9-minute read
My sewing teacher hated me.
There, I’ve said it.
I’ve started this so many times and each time I abandon writing it down because I felt bad about revealing just how awful this woman was to me. I've felt ashamed that it happened.
Why did she hate me, I hear you ask? Why indeed. To paraphrase Kez says in Every Smile You Fake: I’m convinced I’m a nice person so I’m always taken aback when people don’t like me. But why would a perfect stranger take against me when she’s meant to be teaching me how to take my sewing to the next level? Well, I have my suspicions.
Before I explain my suspicions, let’s be real for a moment: despite me thinking I’m a nice person, I do know I am not everyone’s glass of pomegranate cordial with fizzy water. I do accept that disliking me is everyone’s prerogative.

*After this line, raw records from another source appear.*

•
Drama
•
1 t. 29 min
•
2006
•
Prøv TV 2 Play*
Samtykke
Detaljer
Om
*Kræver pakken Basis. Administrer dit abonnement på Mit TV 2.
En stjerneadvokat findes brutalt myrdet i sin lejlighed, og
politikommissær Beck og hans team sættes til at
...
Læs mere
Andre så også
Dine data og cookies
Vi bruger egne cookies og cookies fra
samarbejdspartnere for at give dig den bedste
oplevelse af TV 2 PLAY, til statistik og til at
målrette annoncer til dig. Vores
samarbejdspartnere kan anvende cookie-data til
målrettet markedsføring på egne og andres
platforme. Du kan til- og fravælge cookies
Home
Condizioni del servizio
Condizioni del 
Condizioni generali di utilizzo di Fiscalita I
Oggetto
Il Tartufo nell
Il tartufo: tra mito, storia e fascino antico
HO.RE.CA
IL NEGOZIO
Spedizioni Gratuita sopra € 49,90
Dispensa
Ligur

But, usually, that dislike comes from spending a bit of time with me, you know, putting in the work to discover just how irritating I can be.

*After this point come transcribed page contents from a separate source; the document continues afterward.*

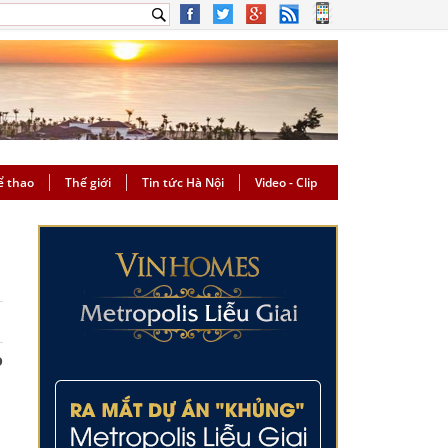
ể thao
Thế giới
Tin tức Hà Nội
Video - Clip
o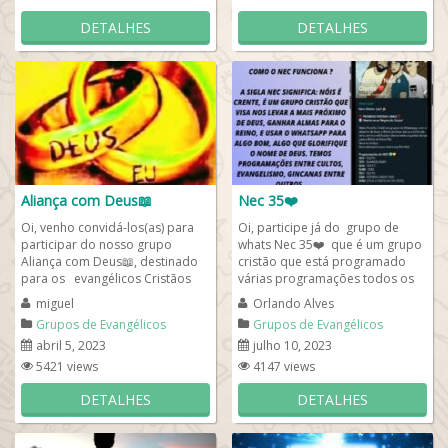
DETALHES
DETALHES
Aliança com Deus📖
Nec 35❤️
Oi, venho convidá-los(as) para
Oi, participe já do grupo de
participar do nosso grupo
whats Nec 35❤️ que é um grupo
Aliança com Deus📖, destinado
cristão que está programado
para os evangélicos Cristãos
várias programações todos os
para todos, para fazer
dias 22h. Por favor, se...
miguel
Orlando Alves
amizade....
Grupos de Evangélicos
Grupos de Evangélicos
abril 5, 2023
julho 10, 2023
5421 views
4147 views
DETALHES
DETALHES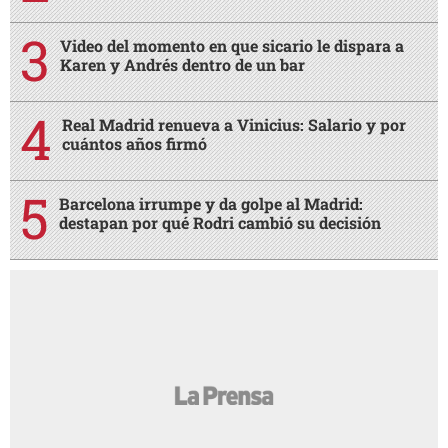
Video del momento en que sicario le dispara a
Karen y Andrés dentro de un bar
Real Madrid renueva a Vinicius: Salario y por
cuántos años firmó
Barcelona irrumpe y da golpe al Madrid:
destapan por qué Rodri cambió su decisión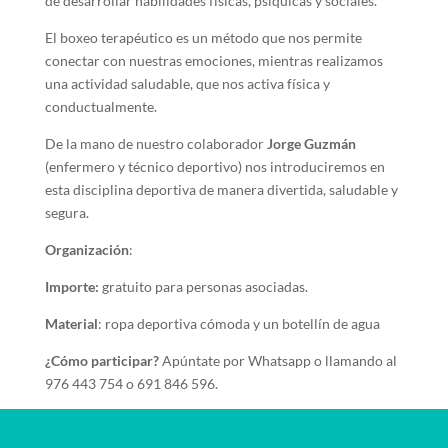
de desarrollar habilidades físicas, psíquicas y sociales.
El boxeo terapéutico es un método que nos permite
conectar con nuestras emociones, mientras realizamos
una actividad saludable, que nos activa física y
conductualmente.
De la mano de nuestro colaborador
Jorge Guzmán
(enfermero y técnico deportivo) nos introduciremos en
esta disciplina deportiva de manera divertida, saludable y
segura.
Organización
:
Importe:
gratuito para personas asociadas.
Material
: ropa deportiva cómoda y un botellín de agua
¿Cómo participar?
Apúntate por Whatsapp o llamando al
976 443 754 o 691 846 596.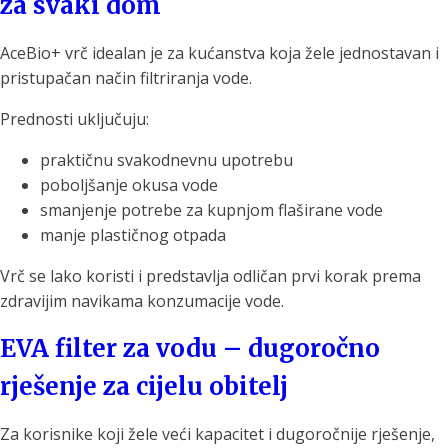
za svaki dom
AceBio+ vrč idealan je za kućanstva koja žele jednostavan i
pristupačan način filtriranja vode.
Prednosti uključuju:
praktičnu svakodnevnu upotrebu
poboljšanje okusa vode
smanjenje potrebe za kupnjom flaširane vode
manje plastičnog otpada
Vrč se lako koristi i predstavlja odličan prvi korak prema
zdravijim navikama konzumacije vode.
EVA filter za vodu – dugoročno
rješenje za cijelu obitelj
Za korisnike koji žele veći kapacitet i dugoročnije rješenje,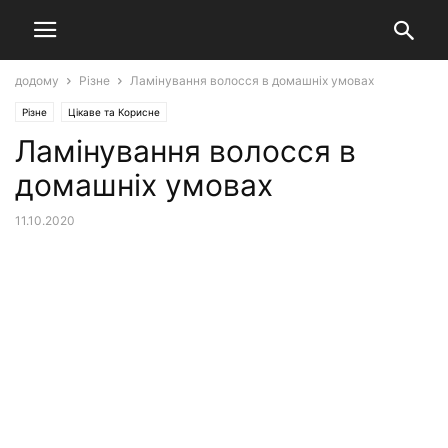
додому
Різне
Ламінування волосся в домашніх умовах
Різне
Цікаве та Корисне
Ламінування волосся в
домашніх умовах
11.10.2020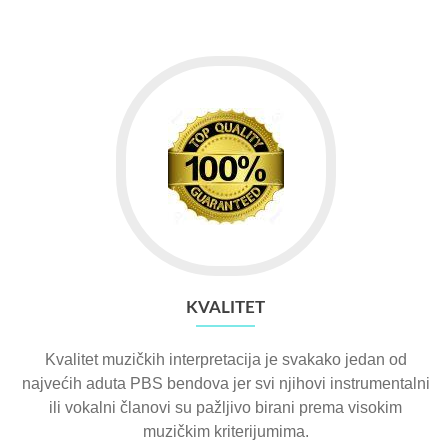
KVALITET
Kvalitet muzičkih interpretacija je svakako jedan od
najvećih aduta PBS bendova jer svi njihovi instrumentalni
ili vokalni članovi su pažljivo birani prema visokim
muzičkim kriterijumima.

This sewing teacher hadn’t known me for more than five minutes before she took against me. And why? Because I had ambitions to make a supercool, super-cute denim jumpsuit that I saw in a sewing magazine and she decided she couldn’t possibly let me make it. It felt very much like she thought I needed to be taken down a peg or two, that she thought I was an uppity thing who had delusions of sewing skills and I needed to be put in my place. And she was very targeted in how she set about bringing me down.
First, she declared the pattern was too complicated to work out from the way it had been printed in the magazine. It was complicated, I’ll concede to that. So it was a good thing that Dorothy and Dr K had spent that afternoon working out the pattern, tracing it out and cutting it out for Dorothy to take to class then, wasn’t it?

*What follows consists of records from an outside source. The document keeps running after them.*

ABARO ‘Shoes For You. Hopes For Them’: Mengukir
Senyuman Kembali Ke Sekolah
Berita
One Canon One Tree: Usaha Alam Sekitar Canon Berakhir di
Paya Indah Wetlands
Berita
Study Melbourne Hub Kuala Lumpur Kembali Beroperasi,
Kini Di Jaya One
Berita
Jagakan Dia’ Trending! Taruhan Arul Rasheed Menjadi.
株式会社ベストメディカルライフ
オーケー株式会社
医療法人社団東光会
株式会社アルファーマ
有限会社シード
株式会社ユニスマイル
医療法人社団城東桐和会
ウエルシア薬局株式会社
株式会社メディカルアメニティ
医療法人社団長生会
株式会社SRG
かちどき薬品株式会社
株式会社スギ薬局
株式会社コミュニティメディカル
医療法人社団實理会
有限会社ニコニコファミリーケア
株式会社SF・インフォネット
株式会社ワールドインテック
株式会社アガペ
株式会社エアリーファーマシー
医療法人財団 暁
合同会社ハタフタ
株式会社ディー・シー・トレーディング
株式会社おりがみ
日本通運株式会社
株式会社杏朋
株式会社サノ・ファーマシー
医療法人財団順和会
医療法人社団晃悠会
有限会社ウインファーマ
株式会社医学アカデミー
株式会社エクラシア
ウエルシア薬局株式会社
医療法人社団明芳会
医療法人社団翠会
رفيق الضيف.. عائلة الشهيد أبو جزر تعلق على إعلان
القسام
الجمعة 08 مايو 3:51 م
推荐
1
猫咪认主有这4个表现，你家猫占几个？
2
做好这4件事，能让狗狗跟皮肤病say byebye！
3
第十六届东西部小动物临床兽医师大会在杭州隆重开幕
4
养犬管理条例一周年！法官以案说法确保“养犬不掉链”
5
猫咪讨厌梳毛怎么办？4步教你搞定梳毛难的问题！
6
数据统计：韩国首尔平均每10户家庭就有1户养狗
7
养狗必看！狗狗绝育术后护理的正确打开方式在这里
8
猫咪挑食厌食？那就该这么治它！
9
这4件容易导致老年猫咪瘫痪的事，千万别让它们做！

When I produced the pattern pieces, her face fell. But don’t you worry, she rallied admirably. She examined the instructions then looked up at me with a look of delight on her face: ‘You can’t possibly make this jumpsuit,’ she says to me.
‘Why?’ says I.
‘Because it doesn’t go up to your size,’ she replies.
Reader, dear reader, is this not the point of making your own clothes? So you can make things go up to your size? So you don’t have to be bound by what the clothes’ manufacturers decide your size is?
When I said something to that effect, her answer was basically: ‘Yes, but not in this case. Because in this case, the pattern is trash (she implied but didn’t say that) and your body shape – slender frame with a large bust – is all wrong for this pattern.’ She did say that part. And you know what, I probably wouldn’t have minded so much if she hadn’t looked so damn triumphant while saying that this pattern wouldn’t work for my curves.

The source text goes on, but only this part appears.